Imagine for a moment that you are going to the hospital for surgery. You check in and as they prepare to administer general anesthesia, they tell you that they no longer monitor vital signs during surgery.
The surgeon calmly explains that they received your most recent medical data from your general practitioner, and they have that on file and can pull it and look at it if they need to. No need to worry - they have all your data on file and will pull it if anything goes wrong.
“How long will that take?” you ask.
“Oh, just a few seconds, a couple minutes tops,” the surgeon says.
Now, what does this scenario have to do with the PI System and data lakes? A lot. Both the PI System and data lakes are built for data storage, but they are optimized for different tasks. The PI System structures data for rapid insight and use. It's the EKG machine for operations, while a data lake is more like a set of patient charts, or a medical library.
Both the PI System and data lakes have their place within the modern industrial enterprise. However, to optimize your operations and improve business performance requires understanding how these different systems evolved and the way they each store data.
Built for Operations v. Built for Business
OT and IT may be converging, but they still have different needs. IT serves the business, which often undertakes analysis to make strategic decisions. Operations requires fast and actionable information for real-time decisions. The difference of a few seconds when a multi-million dollar asset is about to act up is the difference between a preventative fix and a catastrophic failure.
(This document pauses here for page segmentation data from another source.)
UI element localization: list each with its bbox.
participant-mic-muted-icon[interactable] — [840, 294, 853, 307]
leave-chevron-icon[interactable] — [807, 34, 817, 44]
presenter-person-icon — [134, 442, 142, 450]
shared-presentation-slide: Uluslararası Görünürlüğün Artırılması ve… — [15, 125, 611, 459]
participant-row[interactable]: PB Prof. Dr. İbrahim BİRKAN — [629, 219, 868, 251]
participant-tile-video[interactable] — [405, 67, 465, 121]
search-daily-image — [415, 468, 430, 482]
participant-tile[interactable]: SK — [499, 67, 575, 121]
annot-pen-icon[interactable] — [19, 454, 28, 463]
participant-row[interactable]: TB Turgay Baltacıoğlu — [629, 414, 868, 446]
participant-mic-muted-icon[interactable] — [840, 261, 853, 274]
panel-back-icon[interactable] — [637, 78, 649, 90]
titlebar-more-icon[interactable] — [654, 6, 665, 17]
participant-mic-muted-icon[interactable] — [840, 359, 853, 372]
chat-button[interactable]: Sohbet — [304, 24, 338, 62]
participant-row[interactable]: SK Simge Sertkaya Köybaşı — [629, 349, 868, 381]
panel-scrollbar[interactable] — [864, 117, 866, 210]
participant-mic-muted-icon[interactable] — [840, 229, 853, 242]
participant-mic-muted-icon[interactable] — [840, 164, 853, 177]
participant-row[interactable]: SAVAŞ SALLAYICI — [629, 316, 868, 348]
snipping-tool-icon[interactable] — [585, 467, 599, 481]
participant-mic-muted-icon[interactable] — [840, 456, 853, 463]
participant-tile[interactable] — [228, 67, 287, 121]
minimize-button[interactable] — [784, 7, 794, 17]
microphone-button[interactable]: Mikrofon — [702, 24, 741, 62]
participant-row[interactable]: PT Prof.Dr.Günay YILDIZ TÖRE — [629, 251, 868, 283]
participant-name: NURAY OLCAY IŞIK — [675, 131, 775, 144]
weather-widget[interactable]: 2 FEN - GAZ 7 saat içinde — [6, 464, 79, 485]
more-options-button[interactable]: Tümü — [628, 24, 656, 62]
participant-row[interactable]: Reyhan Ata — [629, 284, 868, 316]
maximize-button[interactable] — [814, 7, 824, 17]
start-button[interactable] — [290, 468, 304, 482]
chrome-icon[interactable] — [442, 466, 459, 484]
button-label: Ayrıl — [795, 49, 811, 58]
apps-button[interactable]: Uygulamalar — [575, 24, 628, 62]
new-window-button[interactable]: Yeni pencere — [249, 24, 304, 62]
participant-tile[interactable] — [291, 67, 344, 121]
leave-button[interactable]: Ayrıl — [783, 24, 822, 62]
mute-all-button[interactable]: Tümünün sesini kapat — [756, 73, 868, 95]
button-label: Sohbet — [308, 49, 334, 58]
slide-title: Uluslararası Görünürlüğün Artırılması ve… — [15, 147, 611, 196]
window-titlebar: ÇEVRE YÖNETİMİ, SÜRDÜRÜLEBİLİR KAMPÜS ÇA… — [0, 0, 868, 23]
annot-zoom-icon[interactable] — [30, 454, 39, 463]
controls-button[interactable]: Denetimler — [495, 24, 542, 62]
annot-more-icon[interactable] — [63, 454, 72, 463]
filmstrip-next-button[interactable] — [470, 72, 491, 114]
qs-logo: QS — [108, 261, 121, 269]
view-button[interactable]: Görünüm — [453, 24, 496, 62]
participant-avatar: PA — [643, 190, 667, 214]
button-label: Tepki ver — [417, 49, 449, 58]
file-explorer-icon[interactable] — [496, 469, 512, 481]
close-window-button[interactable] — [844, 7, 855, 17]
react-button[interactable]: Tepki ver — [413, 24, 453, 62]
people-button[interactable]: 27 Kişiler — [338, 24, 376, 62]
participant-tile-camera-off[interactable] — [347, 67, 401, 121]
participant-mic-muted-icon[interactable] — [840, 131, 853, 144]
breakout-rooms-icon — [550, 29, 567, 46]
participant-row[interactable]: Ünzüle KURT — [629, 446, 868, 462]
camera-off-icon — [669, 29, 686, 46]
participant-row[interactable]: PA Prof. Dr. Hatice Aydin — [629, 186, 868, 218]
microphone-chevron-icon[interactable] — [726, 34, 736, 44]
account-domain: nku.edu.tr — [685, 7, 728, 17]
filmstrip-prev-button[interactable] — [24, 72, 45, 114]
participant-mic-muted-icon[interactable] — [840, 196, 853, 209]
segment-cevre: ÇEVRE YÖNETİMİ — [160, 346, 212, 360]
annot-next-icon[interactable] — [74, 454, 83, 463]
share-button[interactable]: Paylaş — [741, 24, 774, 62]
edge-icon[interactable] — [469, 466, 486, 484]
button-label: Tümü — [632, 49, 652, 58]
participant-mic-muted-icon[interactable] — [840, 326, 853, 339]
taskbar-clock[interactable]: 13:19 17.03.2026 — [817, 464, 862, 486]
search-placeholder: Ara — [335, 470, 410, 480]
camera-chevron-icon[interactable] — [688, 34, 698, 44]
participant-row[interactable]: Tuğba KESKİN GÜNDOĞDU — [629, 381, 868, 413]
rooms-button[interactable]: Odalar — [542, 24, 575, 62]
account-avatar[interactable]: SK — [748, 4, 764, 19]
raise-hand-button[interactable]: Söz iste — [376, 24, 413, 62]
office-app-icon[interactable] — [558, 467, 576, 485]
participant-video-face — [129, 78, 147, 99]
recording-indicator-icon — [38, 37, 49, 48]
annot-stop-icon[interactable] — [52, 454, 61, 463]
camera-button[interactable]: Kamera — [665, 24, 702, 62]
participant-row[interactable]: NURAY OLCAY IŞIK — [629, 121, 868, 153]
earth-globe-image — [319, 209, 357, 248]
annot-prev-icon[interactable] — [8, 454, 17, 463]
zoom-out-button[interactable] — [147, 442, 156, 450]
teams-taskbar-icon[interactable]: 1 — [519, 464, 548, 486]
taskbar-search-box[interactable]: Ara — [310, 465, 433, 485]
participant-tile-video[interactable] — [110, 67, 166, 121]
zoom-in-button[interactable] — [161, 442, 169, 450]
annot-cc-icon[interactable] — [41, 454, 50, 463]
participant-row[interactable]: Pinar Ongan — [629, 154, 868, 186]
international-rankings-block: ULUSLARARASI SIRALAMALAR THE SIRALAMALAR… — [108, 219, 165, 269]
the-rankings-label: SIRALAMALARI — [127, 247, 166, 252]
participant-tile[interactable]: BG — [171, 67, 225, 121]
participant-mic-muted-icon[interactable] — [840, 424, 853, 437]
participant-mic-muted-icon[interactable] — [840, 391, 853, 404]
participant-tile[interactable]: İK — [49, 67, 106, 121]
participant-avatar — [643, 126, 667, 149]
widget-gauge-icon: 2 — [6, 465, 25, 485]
The PI System is a platform built and developed for operations (OT) that has since added integrations to enterprise systems. It can handle high and varying speeds and formats of operations (time series) data. Under the hood, the PI System can visualize up to 1 million events per second with installations handling up to 25 million data streams. As a result, the PI System can deliver real-time critical operations data to minimize downtime, optimize asset performance, and track batch quality in real-time.
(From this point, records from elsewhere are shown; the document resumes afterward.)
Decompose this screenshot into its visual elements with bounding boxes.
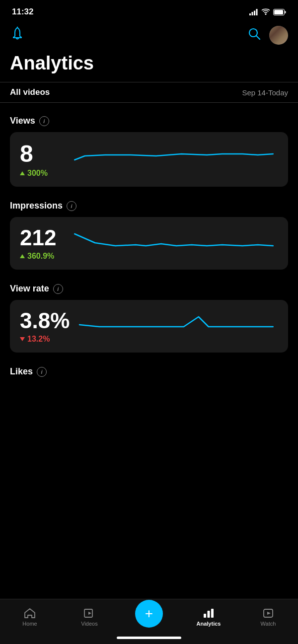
analytics-nav-icon [203,608,215,619]
signal-icon [249,9,258,15]
svg-line-10 [256,36,260,39]
status-icons [249,8,286,15]
plus-icon: + [145,607,153,621]
viewrate-info-icon[interactable]: i [53,284,63,294]
likes-section: Likes i [0,358,298,388]
header-right [247,26,288,45]
filter-all-videos[interactable]: All videos [10,87,50,97]
views-value: 8 [20,142,65,166]
views-card: 8 300% [10,132,288,187]
impressions-section: Impressions i 212 360.9% [0,192,298,275]
home-icon [24,608,36,619]
impressions-value: 212 [20,227,65,249]
impressions-card-left: 212 360.9% [20,227,65,261]
watch-icon [262,608,274,619]
search-icon[interactable] [247,27,261,44]
nav-item-watch[interactable]: Watch [238,608,298,627]
svg-rect-14 [208,611,210,618]
add-button[interactable]: + [135,600,163,628]
nav-label-watch: Watch [261,621,276,627]
header-nav [0,22,298,51]
bell-icon[interactable] [10,26,25,45]
viewrate-card: 3.8% 13.2% [10,300,288,353]
svg-rect-15 [211,609,214,618]
home-indicator [0,634,298,644]
likes-label: Likes [10,366,33,377]
nav-item-videos[interactable]: Videos [60,608,119,627]
filter-date-range: Sep 14-Today [242,88,288,97]
wifi-icon [261,8,270,15]
viewrate-down-arrow [20,337,25,341]
bottom-nav: Home Videos + Analyti [0,599,298,644]
likes-label-row: Likes i [10,366,288,377]
viewrate-section: View rate i 3.8% 13.2% [0,275,298,358]
views-label: Views [10,116,35,126]
viewrate-label-row: View rate i [10,284,288,294]
svg-rect-6 [285,11,286,13]
home-indicator-bar [117,637,181,639]
nav-label-analytics: Analytics [197,621,221,627]
viewrate-chart [74,312,278,342]
svg-rect-1 [252,12,253,15]
avatar[interactable] [269,26,288,45]
impressions-label: Impressions [10,201,63,211]
likes-info-icon[interactable]: i [37,367,47,377]
bottom-nav-items: Home Videos + Analyti [0,599,298,634]
svg-rect-3 [256,9,258,15]
videos-icon [83,608,95,619]
svg-marker-17 [267,612,271,615]
viewrate-value: 3.8% [20,310,70,332]
avatar-image [269,26,288,45]
svg-rect-13 [204,614,206,618]
views-up-arrow [20,171,25,175]
svg-rect-0 [249,13,251,15]
viewrate-label: View rate [10,284,49,294]
nav-label-home: Home [22,621,37,627]
svg-point-4 [265,13,267,15]
views-label-row: Views i [10,116,288,126]
nav-item-add[interactable]: + [119,607,179,628]
views-chart [70,145,278,175]
views-section: Views i 8 300% [0,107,298,192]
views-card-left: 8 300% [20,142,65,178]
svg-marker-12 [88,612,91,615]
battery-icon [273,9,286,15]
impressions-change: 360.9% [20,252,65,261]
nav-item-home[interactable]: Home [0,608,60,627]
viewrate-card-left: 3.8% 13.2% [20,310,70,344]
nav-item-analytics[interactable]: Analytics [179,608,238,627]
viewrate-change: 13.2% [20,335,70,344]
views-info-icon[interactable]: i [39,116,49,126]
impressions-card: 212 360.9% [10,217,288,270]
impressions-info-icon[interactable]: i [67,201,76,211]
impressions-up-arrow [20,254,25,258]
nav-label-videos: Videos [81,621,97,627]
svg-rect-2 [254,10,255,15]
impressions-label-row: Impressions i [10,201,288,211]
status-time: 11:32 [12,7,33,17]
views-change: 300% [20,169,65,178]
filter-row: All videos Sep 14-Today [0,82,298,103]
bar-chart-icon [203,608,215,619]
impressions-chart [70,229,278,259]
svg-rect-7 [274,10,283,14]
page-title: Analytics [0,51,298,82]
status-bar: 11:32 [0,0,298,22]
Data lakes, on the other hand, were developed as enterprise (IT) platforms and have since added capabilities to handle operational data. Data lakes are excellent for analysis across aggregate data sets, but ask them to deliver real-time information about a boiler's performance and their limitations quickly become apparent. They are simply not optimized to give the real-time insights necessary for critical operations.
The Speed of Decisions - Reading v. Writing
The cost of cleaning and preparing operational data can be critical to optimizing investments. While data lakes structure data when it is read, or in other words, when it is pulled out of the data lake to be used. The PI System structures data as it is written to the system, so that data is clean and contextualized from the start.
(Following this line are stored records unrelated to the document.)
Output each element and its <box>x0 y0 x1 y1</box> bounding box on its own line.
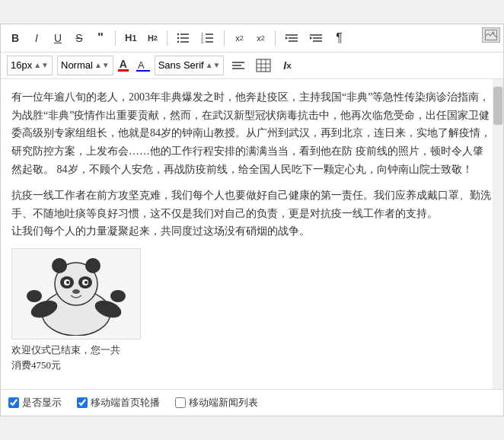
svg-point-37 <box>85 258 100 273</box>
editor-content[interactable]: 有一位年逾八旬的老人，2003年非典爆发之时，他奔赴疫区，主持我国“非典”等急性… <box>1 79 503 389</box>
font-family-value: Sans Serif <box>158 59 204 71</box>
unordered-list-button[interactable] <box>174 29 193 47</box>
paragraph-button[interactable]: ¶ <box>330 29 347 47</box>
panda-image-box: 欢迎仪式已结束，您一共 消费4750元 <box>11 248 141 372</box>
indent-button[interactable] <box>306 29 326 47</box>
table-button[interactable] <box>253 56 274 75</box>
font-family-arrow: ▲▼ <box>206 61 221 69</box>
footer-bar: 是否显示 移动端首页轮播 移动端新闻列表 <box>1 389 503 416</box>
align-button[interactable] <box>228 56 248 75</box>
clear-format-button[interactable]: Ix <box>279 56 295 75</box>
editor-container: B I U S " H1 H2 1.2.3. x2 x2 ¶ 16px ▲▼ <box>0 24 504 416</box>
svg-point-1 <box>493 31 495 33</box>
svg-point-33 <box>27 290 42 302</box>
image-icon[interactable] <box>482 27 500 43</box>
subscript-button[interactable]: x2 <box>231 29 247 47</box>
separator1 <box>115 30 116 46</box>
content-para2: 抗疫一线工作者在前方攻坚克难，我们每个人也要做好自己健康的第一责任。我们应养成戴… <box>11 187 493 241</box>
font-size-value: 16px <box>11 59 32 71</box>
superscript-button[interactable]: x2 <box>252 29 269 47</box>
text-color-button[interactable]: A <box>118 59 129 72</box>
font-size-select[interactable]: 16px ▲▼ <box>7 56 53 75</box>
style-arrow: ▲▼ <box>94 61 110 69</box>
show-display-checkbox[interactable]: 是否显示 <box>8 396 62 410</box>
panda-caption: 欢迎仪式已结束，您一共 消费4750元 <box>11 343 141 372</box>
svg-rect-25 <box>257 59 270 72</box>
svg-point-7 <box>177 41 179 43</box>
svg-point-36 <box>52 258 67 273</box>
underline-button[interactable]: U <box>49 29 66 47</box>
svg-point-44 <box>72 289 80 294</box>
bold-button[interactable]: B <box>7 29 24 47</box>
svg-point-34 <box>110 290 126 302</box>
mobile-carousel-label: 移动端首页轮播 <box>91 396 160 410</box>
caption-line1: 欢迎仪式已结束，您一共 <box>11 344 120 356</box>
svg-point-43 <box>85 281 88 284</box>
strike-button[interactable]: S <box>71 29 88 47</box>
toolbar-row1: B I U S " H1 H2 1.2.3. x2 x2 ¶ <box>1 24 503 53</box>
text-color-a: A <box>120 59 127 69</box>
mobile-carousel-input[interactable] <box>77 397 88 408</box>
font-family-select[interactable]: Sans Serif ▲▼ <box>155 56 225 75</box>
content-para1: 有一位年逾八旬的老人，2003年非典爆发之时，他奔赴疫区，主持我国“非典”等急性… <box>11 88 493 179</box>
separator4 <box>275 30 276 46</box>
svg-text:3.: 3. <box>201 40 204 44</box>
text-color-indicator <box>118 69 129 72</box>
caption-line2: 消费4750元 <box>11 359 61 371</box>
show-display-input[interactable] <box>8 397 19 408</box>
highlight-color-button[interactable]: A <box>136 59 150 72</box>
separator3 <box>224 30 225 46</box>
outdent-button[interactable] <box>282 29 301 47</box>
ordered-list-button[interactable]: 1.2.3. <box>198 29 218 47</box>
mobile-carousel-checkbox[interactable]: 移动端首页轮播 <box>77 396 160 410</box>
mobile-news-input[interactable] <box>175 397 186 408</box>
quote-button[interactable]: " <box>92 29 109 47</box>
font-size-arrow: ▲▼ <box>33 61 49 69</box>
svg-point-6 <box>177 37 179 39</box>
h1-button[interactable]: H1 <box>122 29 139 47</box>
editor-wrapper: 有一位年逾八旬的老人，2003年非典爆发之时，他奔赴疫区，主持我国“非典”等急性… <box>1 79 503 389</box>
toolbar-row2: 16px ▲▼ Normal ▲▼ A A Sans Serif ▲▼ <box>1 53 503 79</box>
svg-point-5 <box>177 33 179 35</box>
scrollbar[interactable] <box>493 79 503 389</box>
style-value: Normal <box>61 59 93 71</box>
mobile-news-label: 移动端新闻列表 <box>189 396 258 410</box>
style-select[interactable]: Normal ▲▼ <box>57 56 113 75</box>
h2-button[interactable]: H2 <box>144 29 161 47</box>
italic-button[interactable]: I <box>28 29 45 47</box>
show-display-label: 是否显示 <box>22 396 62 410</box>
svg-point-42 <box>66 281 69 284</box>
scroll-thumb[interactable] <box>493 87 502 125</box>
separator2 <box>167 30 167 46</box>
svg-text:A: A <box>138 59 145 71</box>
mobile-news-checkbox[interactable]: 移动端新闻列表 <box>175 396 258 410</box>
panda-image <box>11 248 141 340</box>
For sensor data, structure and context are particularly important. As Stewart Bond, Director of Data Integration and Integrity Software Research at IDC says, "IoT sensor data on its own doesn't have a lot of value; it is dirty, unstructured, and disorganized, and unless the context in which it was captured is known, deriving insights from it is difficult without significant downstream data preparation efforts."
The PI System also adds context to structured data as it is stored through its Asset Framework (AF). With AF, companies can create digital models of asset, plant, and enterprise operations that update in real time as well as highlight events in the data streams and receive automated notifications of issues. The result is better support for faster operational decisions that leverage data, what a recent IDC profile on OSIsoft terms, “decision-centric computing… an event-driven style of building solutions that puts decision automation at the heart of the solution.”
So, what is the cost of taking IIoT data directly to a data lake in terms of cleaning, structuring, and preparing that data for analytics? Can a data lake supply data at the right time and with the right context to effectively answer the most mission critical questions? Chances are the PI System, not a data lake, is still the optimal solution for critical operations.